To do:
Would you write out the entries below word for word, omitting the pictures?
Records for this task START
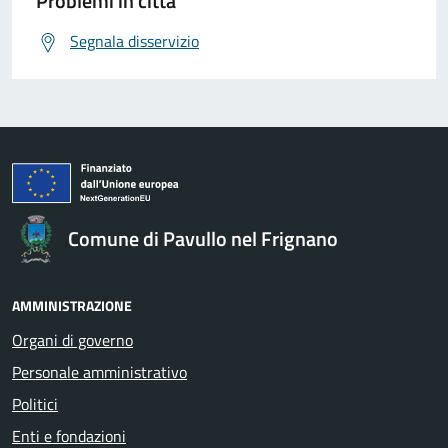
Problemi in città
Segnala disservizio
Comune di Pavullo nel Frignano
AMMINISTRAZIONE
Organi di governo
Personale amministrativo
Politici
Enti e fondazioni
Records for this task END
Solution below:
Problemi in città
Segnala disservizio
Comune di Pavullo nel Frignano
AMMINISTRAZIONE
Organi di governo
Personale amministrativo
Politici
Enti e fondazioni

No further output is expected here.